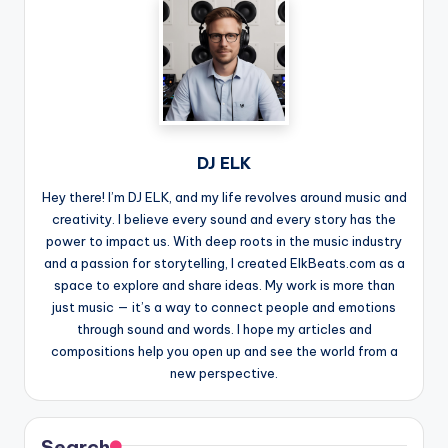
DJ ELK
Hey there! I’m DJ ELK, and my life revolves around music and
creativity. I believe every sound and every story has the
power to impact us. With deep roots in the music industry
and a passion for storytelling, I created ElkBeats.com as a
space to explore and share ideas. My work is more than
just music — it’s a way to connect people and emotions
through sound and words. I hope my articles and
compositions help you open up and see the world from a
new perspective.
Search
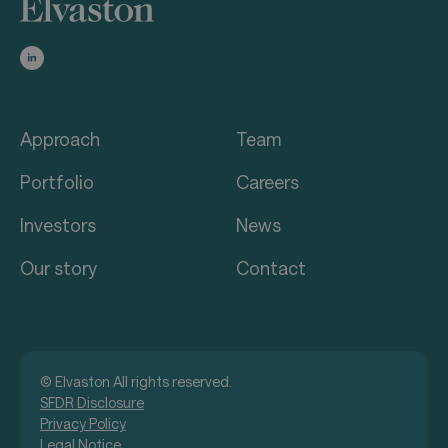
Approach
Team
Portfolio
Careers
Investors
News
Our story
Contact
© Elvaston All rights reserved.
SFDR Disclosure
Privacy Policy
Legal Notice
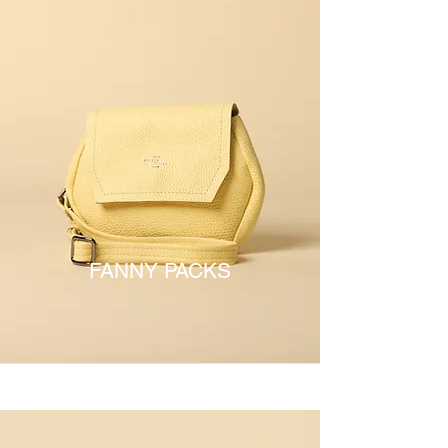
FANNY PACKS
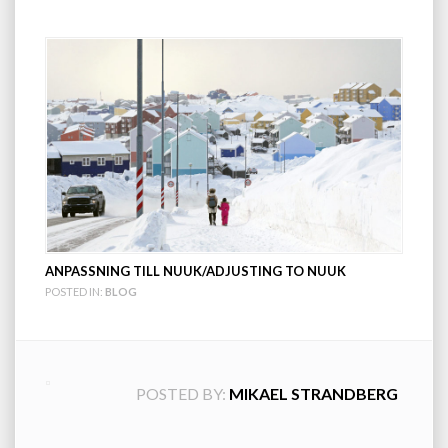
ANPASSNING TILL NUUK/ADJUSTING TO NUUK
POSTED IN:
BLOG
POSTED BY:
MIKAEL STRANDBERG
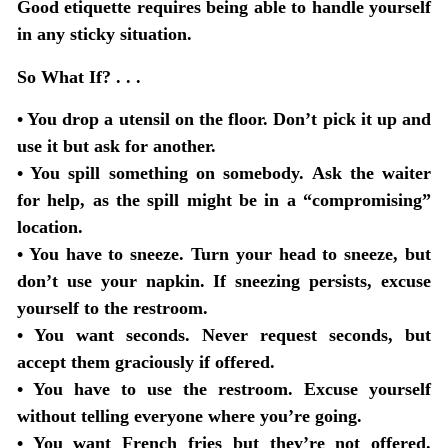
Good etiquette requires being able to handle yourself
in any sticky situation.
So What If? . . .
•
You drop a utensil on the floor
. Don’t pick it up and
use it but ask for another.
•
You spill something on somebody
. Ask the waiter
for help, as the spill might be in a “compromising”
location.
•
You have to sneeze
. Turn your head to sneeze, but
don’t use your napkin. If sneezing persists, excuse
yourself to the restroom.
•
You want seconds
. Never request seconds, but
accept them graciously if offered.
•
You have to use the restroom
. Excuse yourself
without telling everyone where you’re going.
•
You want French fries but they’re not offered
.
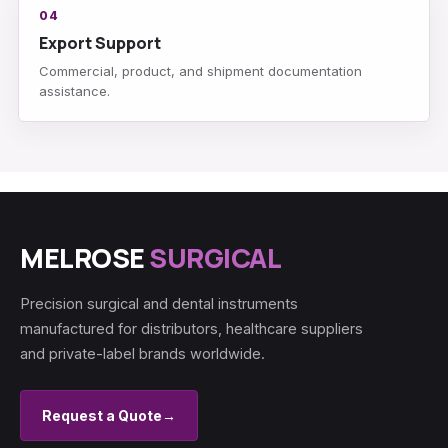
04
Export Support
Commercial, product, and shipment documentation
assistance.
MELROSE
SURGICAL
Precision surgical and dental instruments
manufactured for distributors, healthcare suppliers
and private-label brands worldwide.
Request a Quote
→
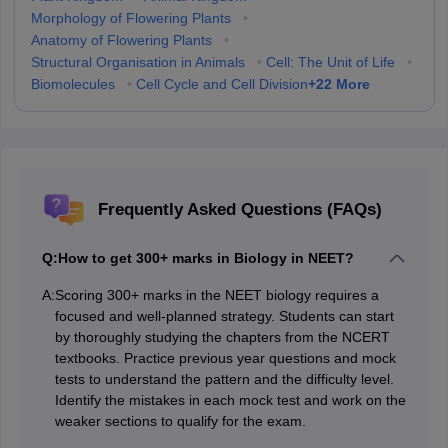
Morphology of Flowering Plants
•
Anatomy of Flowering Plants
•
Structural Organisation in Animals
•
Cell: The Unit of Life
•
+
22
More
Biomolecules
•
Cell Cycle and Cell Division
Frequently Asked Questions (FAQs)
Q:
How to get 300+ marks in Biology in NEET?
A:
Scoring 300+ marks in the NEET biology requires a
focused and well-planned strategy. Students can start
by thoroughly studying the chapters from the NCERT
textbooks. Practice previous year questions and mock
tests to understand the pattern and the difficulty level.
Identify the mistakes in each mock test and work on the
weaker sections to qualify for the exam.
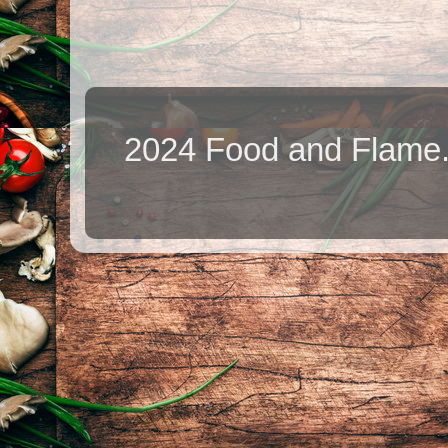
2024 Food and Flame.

::::::

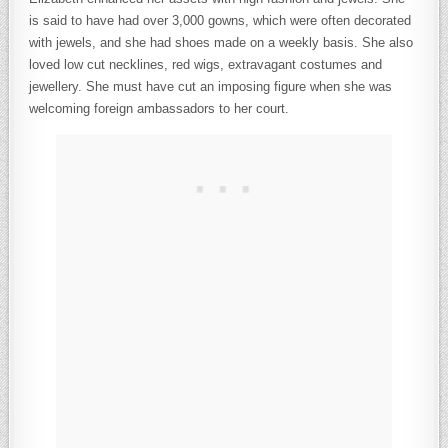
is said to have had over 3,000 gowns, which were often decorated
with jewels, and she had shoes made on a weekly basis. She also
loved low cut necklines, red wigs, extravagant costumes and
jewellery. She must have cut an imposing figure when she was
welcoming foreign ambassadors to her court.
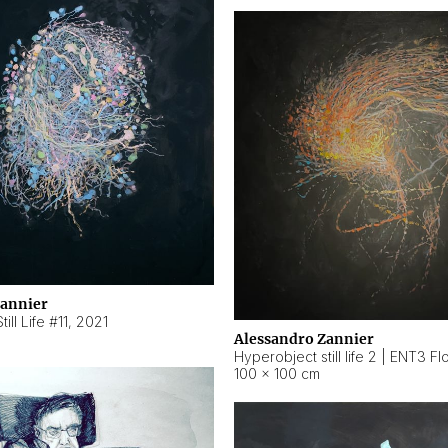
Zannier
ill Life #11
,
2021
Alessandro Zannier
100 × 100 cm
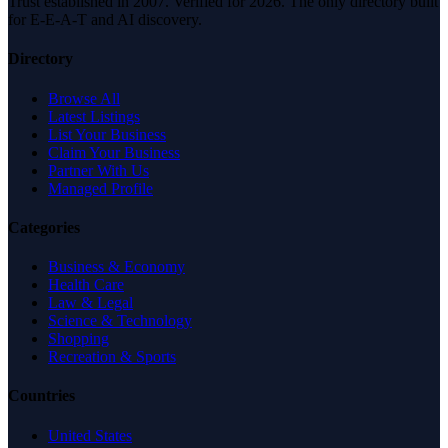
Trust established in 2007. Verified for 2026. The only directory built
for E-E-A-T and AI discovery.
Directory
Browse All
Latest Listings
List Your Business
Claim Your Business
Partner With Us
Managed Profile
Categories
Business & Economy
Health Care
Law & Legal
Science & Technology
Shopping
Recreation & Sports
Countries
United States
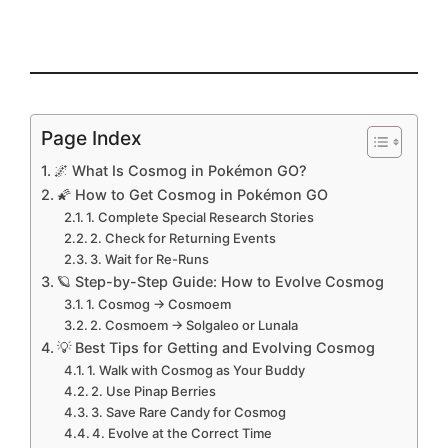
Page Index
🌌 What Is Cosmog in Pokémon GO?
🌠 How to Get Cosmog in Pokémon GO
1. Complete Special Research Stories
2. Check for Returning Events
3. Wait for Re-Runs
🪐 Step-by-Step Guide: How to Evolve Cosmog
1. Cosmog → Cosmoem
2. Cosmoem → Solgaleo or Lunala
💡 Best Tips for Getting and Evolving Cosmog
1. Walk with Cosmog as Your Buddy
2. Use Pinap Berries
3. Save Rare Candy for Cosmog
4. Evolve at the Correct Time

::::::

From the listing above, count the lines that include the word "Pokémon" and give the total alone.

Result :: 2